For today's global companies, managing global transfer pricing amid changing international tax principles is difficult enough. For financial services companies, the challenges are multiplied as in addition to tax authorities, they also need to satisfy the regulators. Banking and insurance regulators, for example, are just as interested in cross-border inter-affiliate transactions as tax authorities, but they look at transfer prices from an entirely different angle.
Dealing with both types of stakeholders wherever financial services companies operate means they need to devote significantly more effort and resources to their transfer pricing processes and governance. But the extra attention can bring extra benefits, as a robust framework for transfer pricing operations can improve visibility, data quality, decision making and financial results.
Historically, tax authorities have been interested in the end results of transactions, wanting to see that companies are paying tax on arm's-length returns based on the value created in various locations by their functions, assets and risks. This has led many transfer pricing teams to devote much of their time to the beginning and end of transfer pricing transactions.
While regulators are also interested in pricing and end results, they are also increasingly concerned about the stability and sustainability of large financial services companies. Consequently, they are also interested in the strength of the company's governance, risk management and controls, cash flows, and capital.

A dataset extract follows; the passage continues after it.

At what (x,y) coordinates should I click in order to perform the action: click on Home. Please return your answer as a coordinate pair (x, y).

Regulators want to know not only that the company's transfer pricing policies are sound and in line with the market terms but also that controls are in place to ensure those policies are followed in the company's actual operations so that financial risk is mitigated. Tax authorities also are increasingly looking beyond individual transactions to broader risk assessments. They are also looking at the strength of a company's transfer pricing governance as an indicator of tax responsibility and lower risk of non-compliance.
Different priorities lead to distinct differences in approach. For example, tax authorities looking to raise revenues are less interested in transactions below a certain materiality threshold, while regulators are less interested in materiality than they are in the processes around the transaction. In their view, if a transfer pricing control does not catch a million-dollar mistake, then it is just as likely to miss an error worth billions. Regulators therefore seek to understand the control framework from beginning to end.

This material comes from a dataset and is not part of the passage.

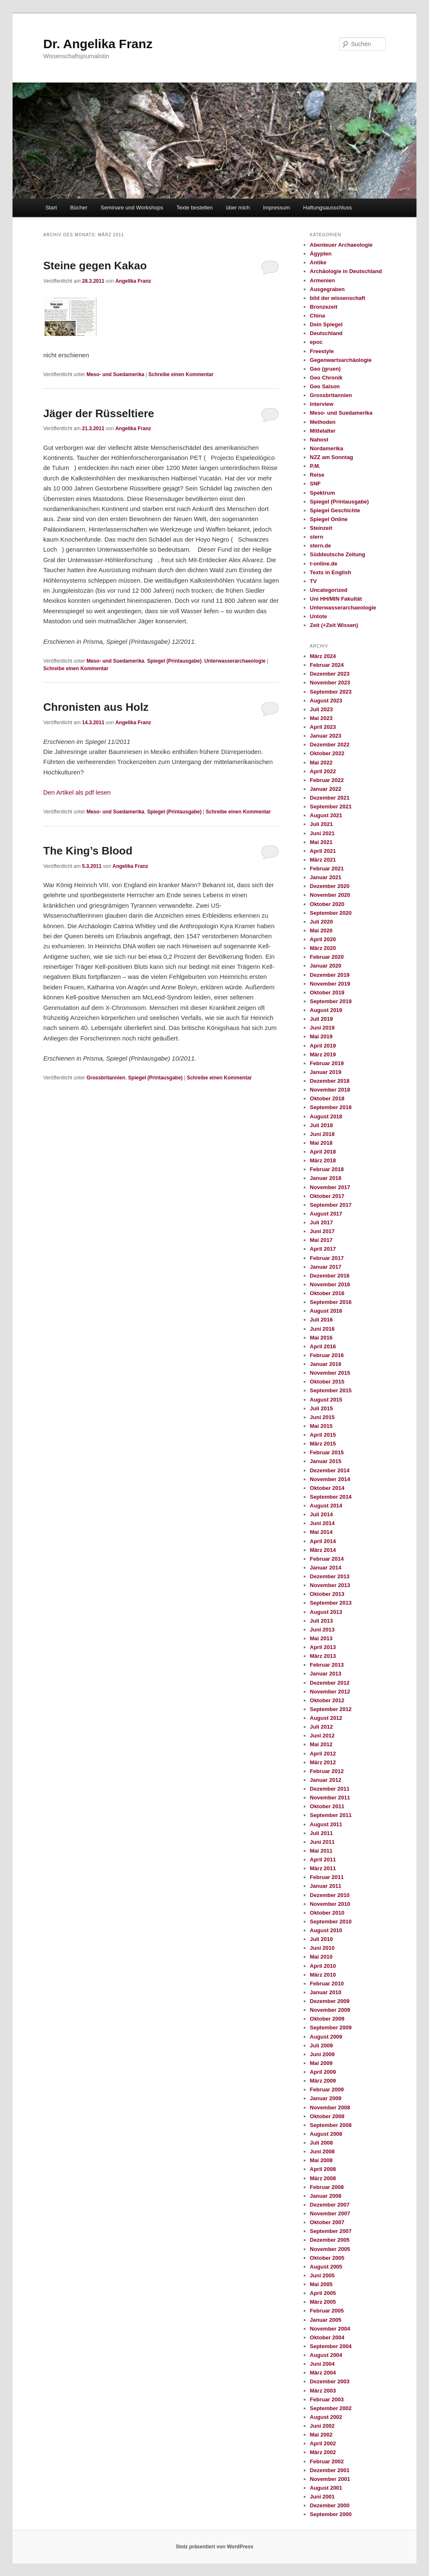 The height and width of the screenshot is (2576, 429). I want to click on August 2014, so click(326, 1505).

Financial institutions are also caught between different notions of how transfer prices should be determined. Tax authorities tend to set clear rules for arm's-length pricing methods based on value creation and risk, with detailed guidance and examples. Regulators' guidance is more limited, and they tend to prefer prices in line with market terms. When these different economic perspectives are applied to the same transactions, financial institutions can find themselves caught in a clash between two regulatory environments.
With this focus on how transactions between financial services companies and their affiliates are controlled and managed, leading practices for financial institutions involve augmenting their governance structures and processes to ensure they provide effective, end-to-end oversight and control over the identification, set-up, pricing, and ongoing management of transactions with related parties, with clear delineation of first line, second line, and third line of defense.
Your answers to these questions can help you define your desired end state, as well as the investments in people, processes and technology that you need to get there.
A strong governance and control framework can go a long way toward assuring financial services regulators and tax authorities that your company's transfer pricing policies are sound and well managed.
But the benefits don't stop there.
When transfer pricing processes are embedded across the company and touch a wide range of internal stakeholders -- whether from business units, finance, legal or treasury -- you gain visibility over transfer pricing data and company-wide engagement in related processes. And this visibility and engagement can combine to produce benefits in countless ways: to enhance decision making, spot efficiencies, reveal hidden threats and cultivate new strategic prospects.
In short, by focusing on transfer pricing transactions from start to finish, you can help your financial institution seize opportunities to add value every step of the way.